--- Dataset entries Enclosed Below ---
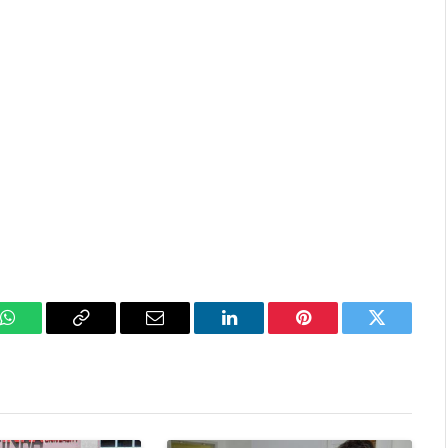
k
WhatsApp
Copy
Email
LinkedIn
Pinterest
Twitter
Link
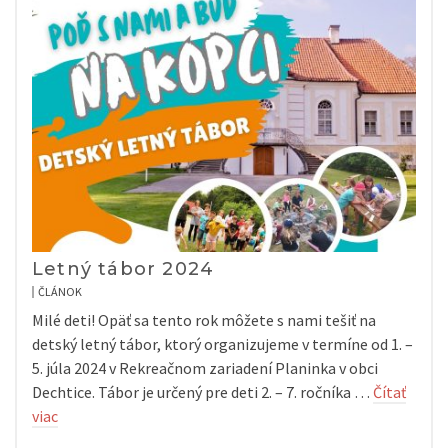
Letný tábor 2024
ČLÁNOK
Milé deti! Opäť sa tento rok môžete s nami tešiť na
detský letný tábor, ktorý organizujeme v termíne od 1. –
5. júla 2024 v Rekreačnom zariadení Planinka v obci
Dechtice. Tábor je určený pre deti 2. – 7. ročníka …
Čítať
viac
--- End of Enclosed Dataset entries ---
What is being asked
Each line above where the word "deti" occurs should be copied out.

Output for this task
Milé deti! Opäť sa tento rok môžete s nami tešiť na
Dechtice. Tábor je určený pre deti 2. – 7. ročníka …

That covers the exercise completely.